ZK Email

crypto zk

The lack of trustless integration with web2 is one of the leading reasons that blockchains feel siloed from the rest of the world – there’s currently no way of trustlessly interoperating with the exabytes of existing information online, built up over decades by millions of users, that plug into every system that we use every day. The resulting isolation of blockchains leads to fully contained apps and ecosystems: a great fit for defi or gaming, but a terrible fit for pro-social applications trying to weave themselves into our daily lives.

One realization of this is the oracle problem: there’s no trustless way to ingest off-chain identities, stock prices, or physical actions onto web3, meaning that we have to trust intermediaries like Chainlink to do an API request for us to get that data. And giving centralized organizations control over all data ingestion for blockchains fundamentally undercuts the premise of decentralization.

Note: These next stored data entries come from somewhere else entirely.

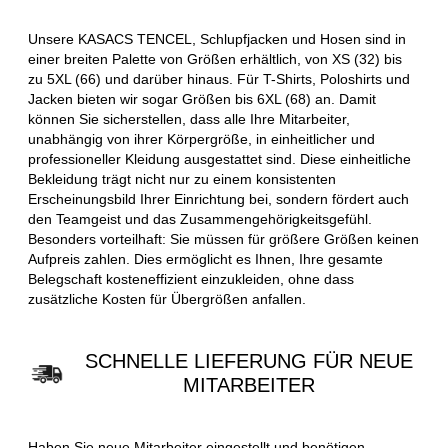
Unsere KASACS TENCEL, Schlupfjacken und Hosen sind in
einer breiten Palette von Größen erhältlich, von XS (32) bis
zu 5XL (66) und darüber hinaus. Für T-Shirts, Poloshirts und
Jacken bieten wir sogar Größen bis 6XL (68) an. Damit
können Sie sicherstellen, dass alle Ihre Mitarbeiter,
unabhängig von ihrer Körpergröße, in einheitlicher und
professioneller Kleidung ausgestattet sind. Diese einheitliche
Bekleidung trägt nicht nur zu einem konsistenten
Erscheinungsbild Ihrer Einrichtung bei, sondern fördert auch
den Teamgeist und das Zusammengehörigkeitsgefühl.
Besonders vorteilhaft: Sie müssen für größere Größen keinen
Aufpreis zahlen. Dies ermöglicht es Ihnen, Ihre gesamte
Belegschaft kosteneffizient einzukleiden, ohne dass
zusätzliche Kosten für Übergrößen anfallen.
SCHNELLE LIEFERUNG FÜR NEUE
MITARBEITER
Haben Sie neue Mitarbeiter eingestellt und benötigen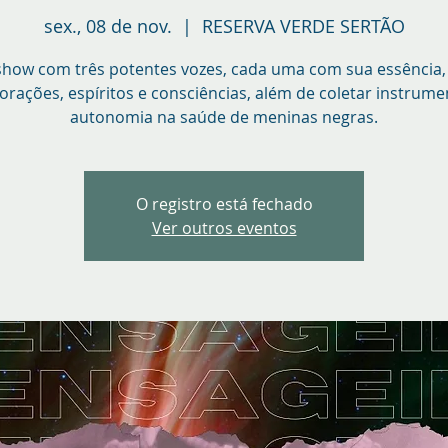
sex., 08 de nov.
  |  
RESERVA VERDE SERTÃO
how com três potentes vozes, cada uma com sua essência,
orações, espíritos e consciências, além de coletar instrum
autonomia na saúde de meninas negras.
O registro está fechado
Ver outros eventos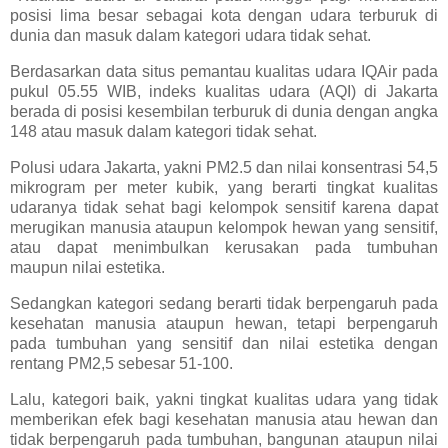
posisi lima besar sebagai kota dengan udara terburuk di
dunia dan masuk dalam kategori udara tidak sehat.
Berdasarkan data situs pemantau kualitas udara IQAir pada
pukul 05.55 WIB, indeks kualitas udara (AQI) di Jakarta
berada di posisi kesembilan terburuk di dunia dengan angka
148 atau masuk dalam kategori tidak sehat.
Polusi udara Jakarta, yakni PM2.5 dan nilai konsentrasi 54,5
mikrogram per meter kubik, yang berarti tingkat kualitas
udaranya tidak sehat bagi kelompok sensitif karena dapat
merugikan manusia ataupun kelompok hewan yang sensitif,
atau dapat menimbulkan kerusakan pada tumbuhan
maupun nilai estetika.
Sedangkan kategori sedang berarti tidak berpengaruh pada
kesehatan manusia ataupun hewan, tetapi berpengaruh
pada tumbuhan yang sensitif dan nilai estetika dengan
rentang PM2,5 sebesar 51-100.
Lalu, kategori baik, yakni tingkat kualitas udara yang tidak
memberikan efek bagi kesehatan manusia atau hewan dan
tidak berpengaruh pada tumbuhan, bangunan ataupun nilai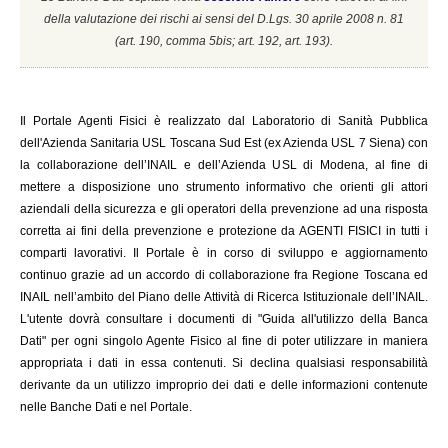
della valutazione dei rischi ai sensi del D.Lgs. 30 aprile 2008 n. 81
(a
rt. 190, comma 5bis; art. 192, art. 193).
Il
Portale Agenti Fisici è realizzato dal Laboratorio di Sanità Pubblica
dell'Azienda Sanitaria USL Toscana Sud Est (ex Azienda USL 7 Siena) con
la collaborazione dell’INAIL e dell’Azienda USL di Modena, al fine di
mettere a disposizione uno strumento informativo che orienti gli attori
aziendali della sicurezza e gli operatori della prevenzione ad una risposta
corretta ai fini della prevenzione e protezione da AGENTI FISICI in tutti i
comparti lavorativi. Il Portale è in corso di sviluppo e aggiornamento
continuo grazie ad un accordo di collaborazione fra Regione Toscana ed
INAIL
nell’ambito del Piano delle Attività di Ricerca Istituzionale dell’INAIL.
L'utente dovrà consultare i documenti di "Guida all'utilizzo della Banca
Dati" per ogni singolo Agente Fisico al fine di poter utilizzare in maniera
appropriata i dati in essa contenuti. Si declina qualsiasi responsabilità
derivante da un utilizzo improprio dei dati e delle informazioni contenute
nelle Banche Dati e nel Portale.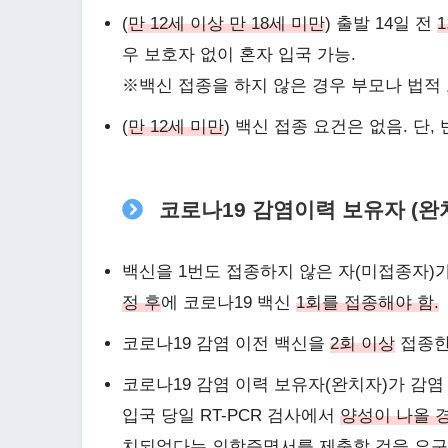
(
만 12세 이상 만 18세 미만
) 출발 14일 전
우 보호자 없이 혼자 입국 가능.
※백신 접종을 하지 않은 경우 부모나 법적
(
만 12세 미만
) 백신 접종 요건은 없음. 단
코로나19 감염이력 보유자 (완
백신을 1번도 접종하지 않은 자(미접종자)가
정 후
에 코로나19 백신
1회를 접종해야 함.
코로나19 감염 이전 백신을
2회 이상
접종한
코로나19 감염 이력 보유자(완치자)가 감염
입국 당일 RT-PCR 검사에서
양성이 나올 
치되었다는 의학증명서를 제출할 것을 요구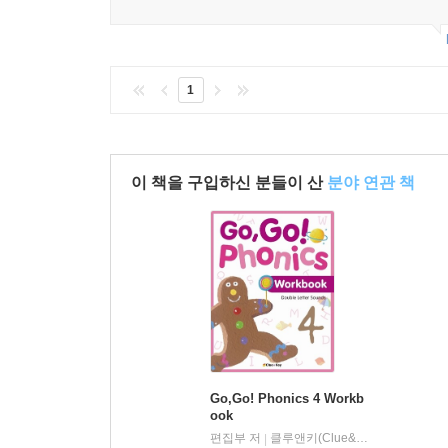
1
이 책을 구입하신 분들이 산
분야 연관 책
Go,Go! Phonics 4 Workb
ook
편집부 저
클루앤키(Clue&Key)
|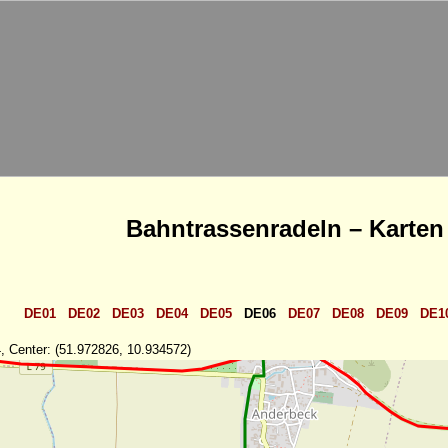
Bahntrassenradeln – Karten
DE01
DE02
DE03
DE04
DE05
DE06
DE07
DE08
DE09
DE1
, Center: (51.972826, 10.934572)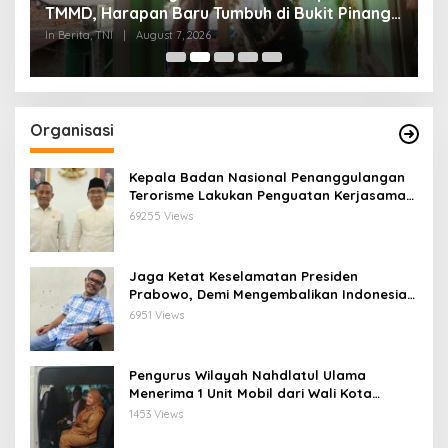
TMMD, Harapan Baru Tumbuh di Bukit Pinang
d
Jaya
P
In Berita, TNI
|
August 7, 2026
In
Organisasi
Kepala Badan Nasional Penanggulangan
Terorisme Lakukan Penguatan Kerjasama
Ketua Pengurus Besar Nahdlatul Ulama
69255 Views
Jaga Ketat Keselamatan Presiden
Prabowo, Demi Mengembalikan Indonesia
Menjadi Macan Asia
6951 Views
Pengurus Wilayah Nahdlatul Ulama
Menerima 1 Unit Mobil dari Wali Kota
Bandar Lampung
1453 Views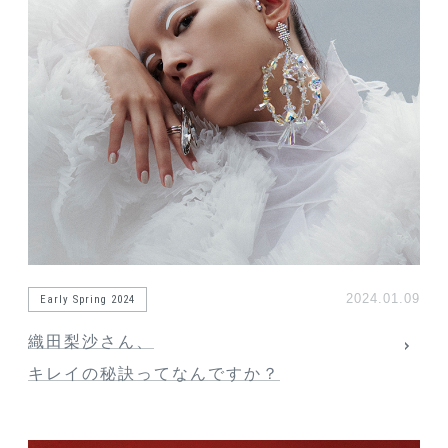
2024.01.09
Early Spring 2024
織田梨沙さん、
キレイの秘訣ってなんですか？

Sampriti and I built a trustless alternative web2-web3 integration primitive: zk-email. Our repository is MIT-licensed and open source, thanks to invaluable guidance from folks like Vivek and Lermchair. Sora and I are now building the V2 in halo2 to allow efficient, private client-side proofs along with (hopefully soon!) an MIT-licensed SDK that anyone can build their own apps on top of. We think that this library will lead to an ecosystem of applications that go far beyond helping the oracle problem: there are applications in onramps and offramps, whistleblowing, account recovery, kyc, data privacy and ownership, and almost every part of blockchain that aspires to interpret or affect the reality outside its own bubble.

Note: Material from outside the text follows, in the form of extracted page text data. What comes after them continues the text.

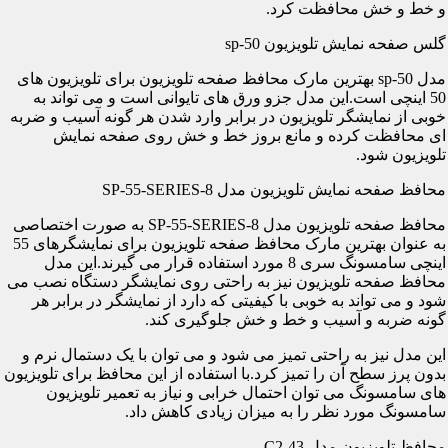
و خط و خش محافظت کرد.
گلس صفحه نمایش تلویزیون sp-50
مدل sp-50 بهترین مارک محافظ صفحه تلویزیون برای تلویزیون های
50 اینچی است.این مدل جزو ورق های تایوانی است و می تواند به
خوبی از نمایشگر تلویزیون در برابر وارد شدن هر گونه آسیب و ضربه
ای محافظت کرده و مانع بروز خط و خش روی صفحه نمایش
تلویزیون شود.
محافظ صفحه نمایش تلویزیون مدل SP-55-SERIES-8
محافظ صفحه تلویزیون مدل SP-55-SERIES-8 به صورت اختصاصی
به عنوان بهترین مارک محافظ صفحه تلویزیون برای نمایشگرهای 55
اینچی سامسونگ سری 8 مورد استفاده قرار می گیرند.این مدل
محافظ صفحه تلویزیون نیز به راحتی روی نمایشگر دستگاه نصب می
شود و می تواند به خوبی با کیفیتی که دارد از نمایشگر در برابر هر
گونه ضربه و آسیب و خط و خش جلوگیری کند.
این مدل نیز به راحتی تمیز می شود و می توان با یک دستمال نرم و
بدون پرز سطح آن را تمیز کرد.با استفاده از این محافظ برای تلویزیون
های سامسونگ می توان احتمال خرابی و نیاز به تعمیر تلویزیون
سامسونگ مورد نظر را به میزان زیادی کاهش داد.
محافظ تلویزیون مدل C2-43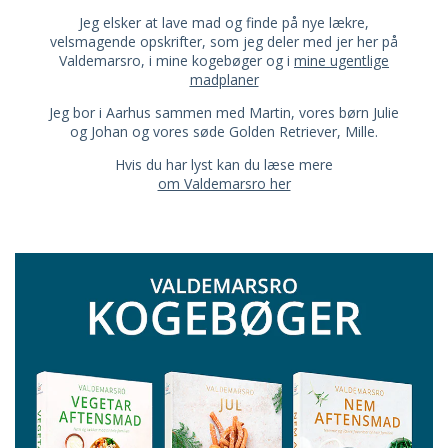
Jeg elsker at lave mad og finde på nye lækre,
velsmagende opskrifter, som jeg deler med jer her på
Valdemarsro, i mine kogebøger og i
mine ugentlige
madplaner
Jeg bor i Aarhus sammen med Martin, vores børn Julie
og Johan og vores søde Golden Retriever, Mille.
Hvis du har lyst kan du læse mere
om Valdemarsro her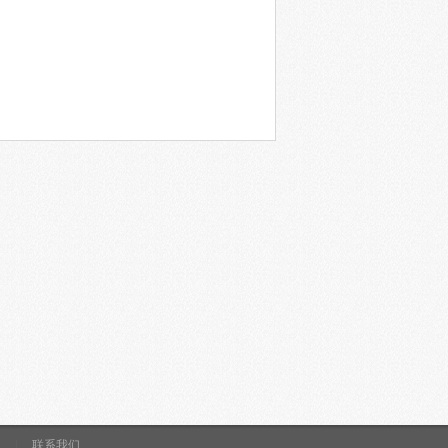
|
联系我们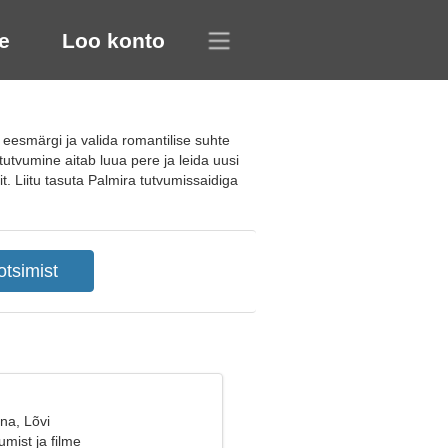
e
Loo konto
esmärgi ja valida romantilise suhte
 tutvumine aitab luua pere ja leida uusi
. Liitu tasuta Palmira tutvumissaidiga
na, Lõvi
mist ja filme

Trustlessly verified identity on chain

In general, a good way to verify that some data actually came from its purported source is to verify, using the source’s public key, a signature produced with the source’s private key. How can we use this as an oracle? Well, a huge amount of web2 data flows through email, and conveniently, almost all emails are signed by the sending domain using an algorithm called DKIM.

The core DKIM algorithm fits on one line:

rsa_sign(sha256(from:<>, to:<>, subject:<>, <body hash>,...), private key)

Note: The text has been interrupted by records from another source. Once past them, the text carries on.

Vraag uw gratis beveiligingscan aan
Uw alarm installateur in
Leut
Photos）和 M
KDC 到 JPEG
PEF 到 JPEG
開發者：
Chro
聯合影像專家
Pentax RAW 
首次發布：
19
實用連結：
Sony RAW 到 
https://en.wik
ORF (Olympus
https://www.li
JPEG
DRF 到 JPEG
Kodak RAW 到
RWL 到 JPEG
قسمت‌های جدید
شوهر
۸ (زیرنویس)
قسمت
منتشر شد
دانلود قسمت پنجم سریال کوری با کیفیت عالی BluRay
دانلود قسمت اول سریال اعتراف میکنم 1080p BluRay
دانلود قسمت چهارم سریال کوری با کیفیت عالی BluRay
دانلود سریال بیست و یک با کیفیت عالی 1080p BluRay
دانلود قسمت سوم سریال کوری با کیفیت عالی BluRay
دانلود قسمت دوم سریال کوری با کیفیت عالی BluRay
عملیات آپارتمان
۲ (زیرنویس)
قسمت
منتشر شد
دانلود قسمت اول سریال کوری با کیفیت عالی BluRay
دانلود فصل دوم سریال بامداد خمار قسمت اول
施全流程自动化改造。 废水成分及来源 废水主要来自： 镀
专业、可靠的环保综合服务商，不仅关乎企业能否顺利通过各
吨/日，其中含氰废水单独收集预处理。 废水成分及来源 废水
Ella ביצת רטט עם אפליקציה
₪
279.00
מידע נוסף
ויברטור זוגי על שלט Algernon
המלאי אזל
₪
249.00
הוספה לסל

Every email you’ve received after 2017 likely has this signature on it. So if you wanted to prove you’d received an email from someone at MIT, you’d just post an email header from someperson@mit.edu to you@yourdomain.com. Then an on-chain verifier can fetch mit.edu’s public key (found on its DNS TXT records) and use the key to verify the signature.

Because the header contains a hash of the body of the email, you can also prove what the email says. So for instance, you could verify on-chain that you own a particular Twitter account by posting the DKIM signature from a Twitter verification email you received.

Problems with a naive implementation

Unfortunately, there are a couple of problems with the approach of using standard public-key cryptography on-chain for this application.

  1. Calldata is too expensive. Verifying it on-chain will cost too much gas due to the sheer size of the input (calldata is 16 gas per byte, so even 50 kB of data is unacceptably expensive). This problem is not solved by L2s or sidechains (especially pre-danksharding): no matter what, you pay the cost of (compressed) calldata to be posted on the L1, which is still massive.

  2. You want controllable privacy. For instance, you shouldn’t have to give your email address if all you want to reveal is your Twitter username; you shouldn’t have to provide the entire body of the email if you just want to prove that it contains a particular string. This is not solved by ZK-EVMs, since (as of this writing) no production ZK-EVMs make use of private data, although it’s on the long-term roadmap of some.

  3. Verification is too expensive. The complexity of the signature verification algorithm itself is gas-intensive because it entails huge field exponentiations in Solidity, in a different field than Ethereum. (Unlike the other two problems, however, this can be mitigated by an L2 built for proof verification.)

How do we solve all of these? Enter zero-knowledge proofs.

ZK Proof of Email Construction

Zero-knowledge proofs let you prove that you know some information without revealing it. They have two key properties that we rely on here:

  1. Constant time and space verification cost (so that we can make the calldata much smaller; we don’t have to post the whole email, just the small part we want to make public, e.g. a Twitter username).
  2. Controllable privacy: the ability to make some inputs to the computation public and others private.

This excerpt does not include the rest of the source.